Sobre as tentativas de paz, Paulino confirma não ser nada fácil chegar a resultados imediatos. São muitos os interesses em jogo, sobretudo o do petróleo.

"Mas a esperança não deve morrer. A Igreja vai continuar fazendo a sua parte, ficando do lado do povo, cobrando, exigindo e lutando pela paz."


Território de Cabinda
	Condição: dependência de Angola
	Capital: Tchowa
	Localização: sudoeste da África
	Área: 7.270 quilômetros quadrados
	População: 175 mil habitantes (em 1996)
	Idioma: fioti, português e francês

História - Os três movimentos de resistência de Cabinda são unânimes em afirmar que o seu país nunca teve, como Angola, o estatuto de colônia que regeu as relações de Portugal com suas antigas possessões na África.

De fato, ao longo dos séculos 18 e 19, Cabinda sempre foi governada por seus próprios reis, príncipes e nobres, que exerciam uma efetiva soberania sobre toda a extensão do território. Segundo historiadores, também nessa época, Cabinda fez parte da rota do tráfico de escravos ligando o Rio de Janeiro ao Congo e Angola.
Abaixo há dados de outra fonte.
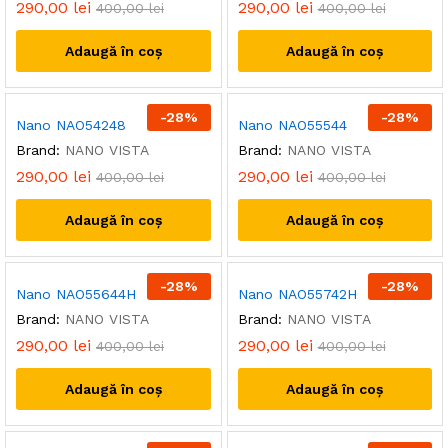
290,00
lei
290,00
lei
400,00
lei
400,00
lei
Adaugă în coș
Adaugă în coș
-
28
%
-
28
%
Nano NAO54248
Nano NAO55544
Brand:
NANO VISTA
Brand:
NANO VISTA
290,00
lei
290,00
lei
400,00
lei
400,00
lei
Adaugă în coș
Adaugă în coș
-
28
%
-
28
%
Nano NAO55644H
Nano NAO55742H
Brand:
NANO VISTA
Brand:
NANO VISTA
290,00
lei
290,00
lei
400,00
lei
400,00
lei
Adaugă în coș
Adaugă în coș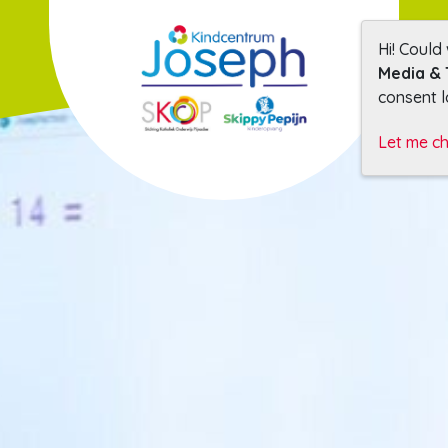
Hi! Could
Media & 
consent l
Let me c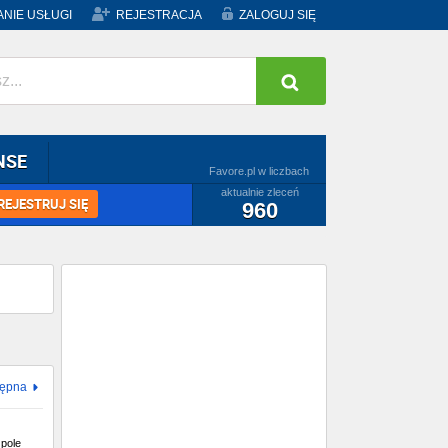
NIE USŁUGI
REJESTRACJA
ZALOGUJ SIĘ
NSE
Favore.pl w liczbach
aktualnie zleceń
REJESTRUJ SIĘ
960
tępna
pole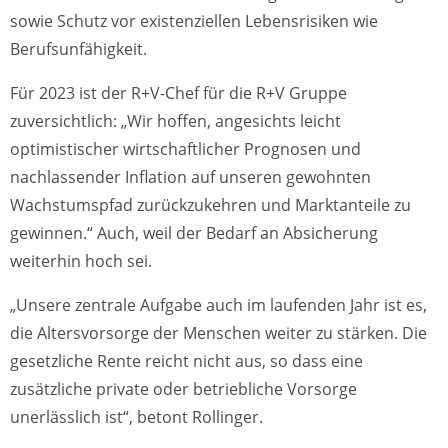
sowie Schutz vor existenziellen Lebensrisiken wie
Berufsunfähigkeit.
Für 2023 ist der R+V-Chef für die R+V Gruppe
zuversichtlich: „Wir hoffen, angesichts leicht
optimistischer wirtschaftlicher Prognosen und
nachlassender Inflation auf unseren gewohnten
Wachstumspfad zurückzukehren und Marktanteile zu
gewinnen.“ Auch, weil der Bedarf an Absicherung
weiterhin hoch sei.
„Unsere zentrale Aufgabe auch im laufenden Jahr ist es,
die Altersvorsorge der Menschen weiter zu stärken. Die
gesetzliche Rente reicht nicht aus, so dass eine
zusätzliche private oder betriebliche Vorsorge
unerlässlich ist“, betont Rollinger.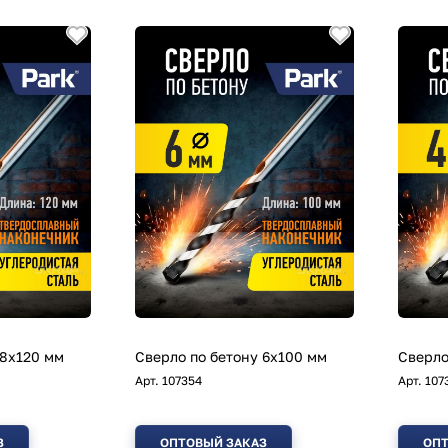
 8х120 мм
Сверло по бетону 6х100 мм
Сверло
Арт.
107354
Арт.
107
З
ОПТОВЫЙ ЗАКАЗ
ОПТ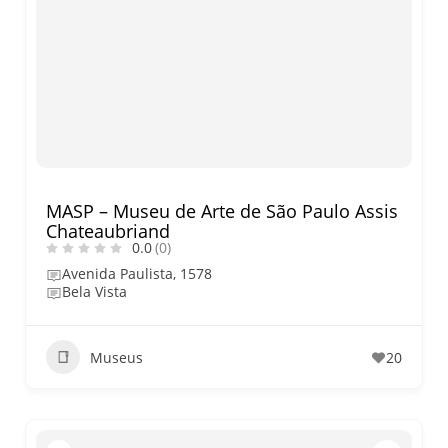
MASP – Museu de Arte de São Paulo Assis
Chateaubriand
0.0
(0)
Avenida Paulista, 1578
Bela Vista
Museus
20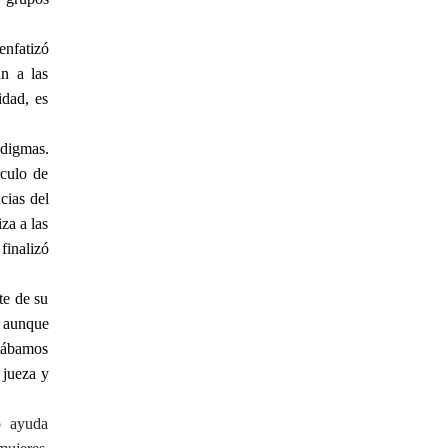
enfatizó
an a las
idad, es
adigmas.
rculo de
cias del
za a las
finalizó
te de su
, aunque
stábamos
 jueza y
o ayuda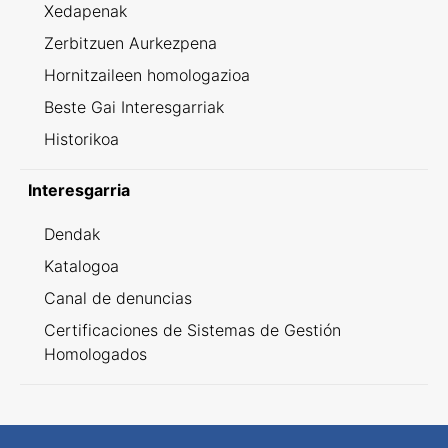
Xedapenak
Zerbitzuen Aurkezpena
Hornitzaileen homologazioa
Beste Gai Interesgarriak
Historikoa
Interesgarria
Dendak
Katalogoa
Canal de denuncias
Certificaciones de Sistemas de Gestión
Homologados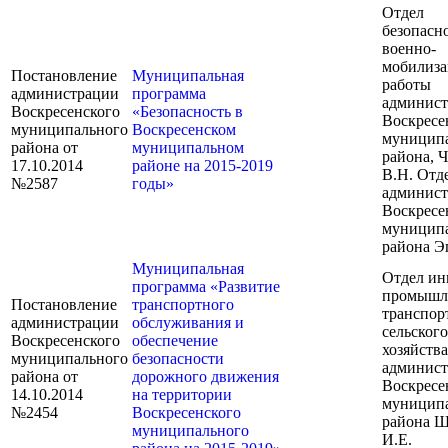
Отдел
безопасн
военно-
мобилиз
Постановление
Муниципальная
работы
администрации
программа
админис
Воскресенского
«Безопасность в
Воскресе
муниципального
Воскресенском
муницип
района от
муниципальном
района, 
17.10.2014
районе на 2015-2019
В.Н. Отд
№2587
годы»
админис
Воскресе
муницип
района Э
Муниципальная
Отдел ин
программа «Развитие
промышл
Постановление
транспортного
транспорт
администрации
обслуживания и
сельского
Воскресенского
обеспечение
хозяйства
муниципального
безопасности
админис
района от
дорожного движения
Воскресе
14.10.2014
на территории
муницип
№2454
Воскресенского
района 
муниципального
И.Е.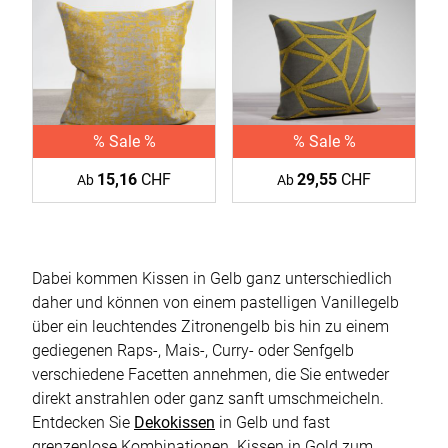
% Sale %
% Sale %
15,16
CHF
29,55
CHF
Ab
Ab
Dabei kommen Kissen in Gelb ganz unterschiedlich
daher und können von einem pastelligen Vanillegelb
über ein leuchtendes Zitronengelb bis hin zu einem
gediegenen Raps-, Mais-, Curry- oder Senfgelb
verschiedene Facetten annehmen, die Sie entweder
direkt anstrahlen oder ganz sanft umschmeicheln.
Entdecken Sie
Dekokissen
in Gelb und fast
grenzenlose Kombinationen. Kissen in Gold zum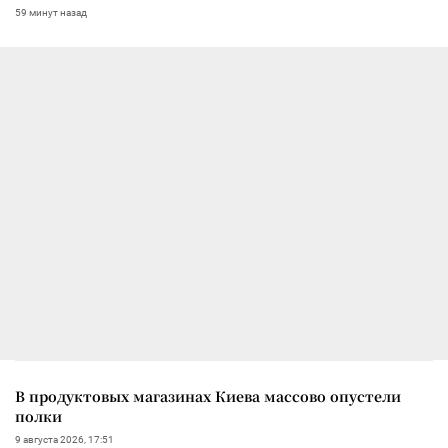
59 минут назад
В продуктовых магазинах Киева массово опустели
полки
9 августа 2026, 17:51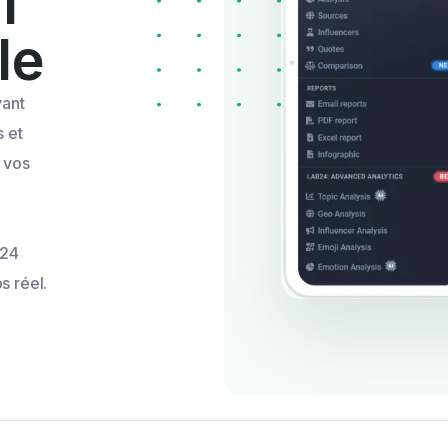
l
le
vant
 et
 vos
d24
s réel.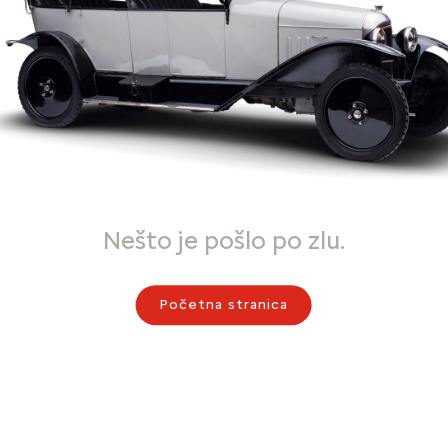
Nešto je pošlo po zlu.
Početna stranica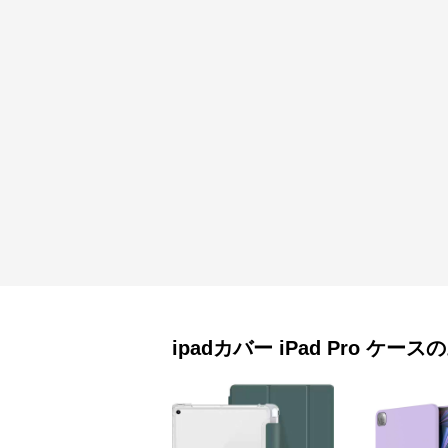
ipadカバー
iPad Pro ケース
の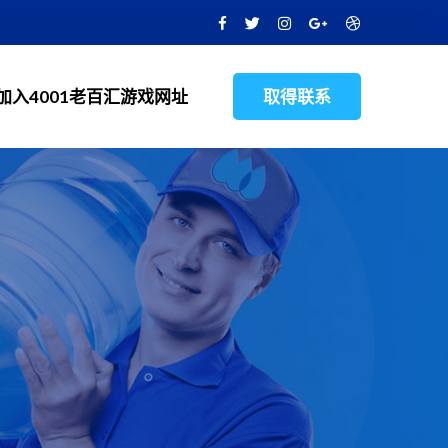
加入4001老百汇游戏网址
取得联系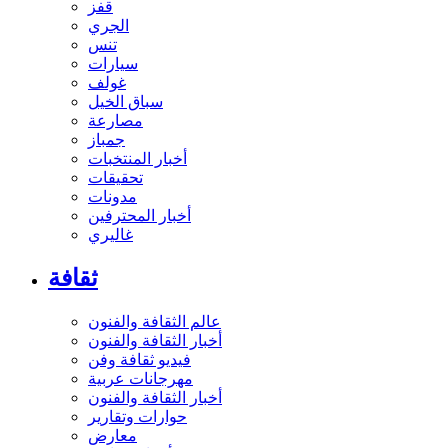
قفز
الجري
تنس
سيارات
غولف
سباق الخيل
مصارعة
جمباز
أخبار المنتخبات
تحقيقات
مدونات
أخبار المحترفين
غاليري
ثقافة
عالم الثقافة والفنون
أخبار الثقافة والفنون
فيديو ثقافة وفن
مهرجانات عربية
أخبار الثقافة والفنون
حوارات وتقارير
معارض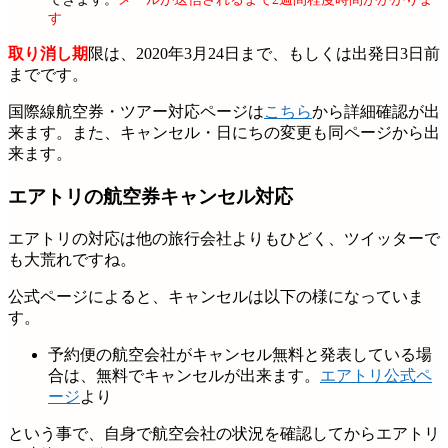
す
取り消し期
限は、2020年3月24日まで、もしくは出発日3日前
までです。
国際線航空券・ツアー対応ページは
こちら
から詳細確認が出
来ます。また、キャンセル・日にちの変更も同ページから出
来ます。
エアトリの航空券キャンセル対応
エアトリの対応は他の旅行会社よりもひどく、ツイッターで
も大荒れですね。
公式ページによると、キャンセルは以下の様になっていま
す。
予約便の航空会社がキャンセル無料と発表している場
合は、無料でキャンセルが出来ます。
エアトリ公式ペ
ージ
より
という事で、自身で航空会社の状況を確認してからエアトリ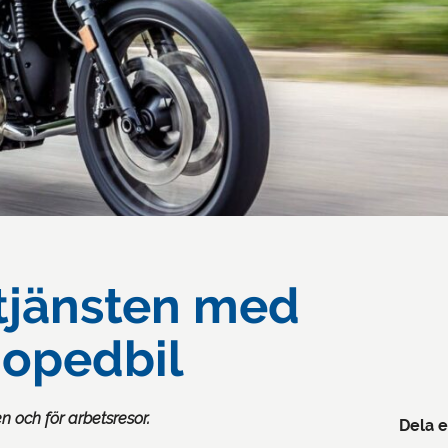
 tjänsten med
opedbil
n och för arbetsresor.
Dela e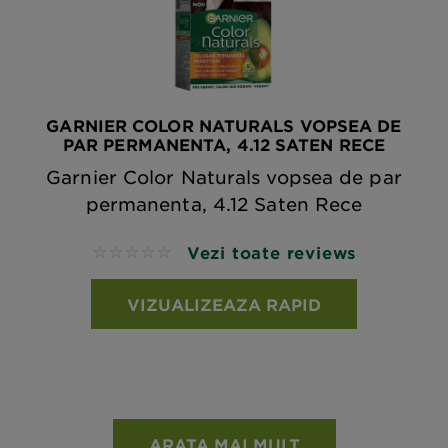
GARNIER COLOR NATURALS VOPSEA DE
PAR PERMANENTA, 4.12 SATEN RECE
Garnier Color Naturals vopsea de par
permanenta, 4.12 Saten Rece
Vezi toate reviews
No reviews
VIZUALIZEAZA RAPID
ARATA MAI MULT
Com o Congresso de Berlim, em 1885, que definiu a partilha da África entre as potências coloniais européias, a situação começou a mudar. Sentindo-se ameaçados pela ganância dos países mais fortes, os reis de Cabinda, nesse mesmo ano, assinaram um tratado com Portugal.

De acordo com esse tratado, Portugal se comprometia em proteger Cabinda, "estabelecendo um protetorado, segundo entende qualquer dicionário". Já no artigo primeiro, ficava muito clara a distinção entre o território de Cabinda e a colônia de Angola.

Na visão dos movimentos independentistas, esse tratado continua valendo. A separação entre Cabinda e Angola, segundo os rebeldes, nunca foi questionada. Nem mesmo quando, em 1956, por razões burocráticas, os dois países foram unidos sob a autoridade de um único governador português residente em Luanda, a capital angolana.